▶ _Directions_: An acceptable answer contains every record below, unchanged, and no pictures.

[[ Data in this exercise, beginning ]]

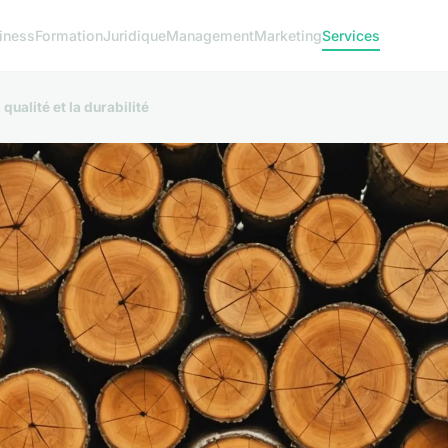
iness
Formation
Juridique
Management
Marketing
Services
qualité et la durabilité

[[ Data in this exercise, end ]]

▶ _Answer to this task_:
iness
Formation
Juridique
Management
Marketing
Services
qualité et la durabilité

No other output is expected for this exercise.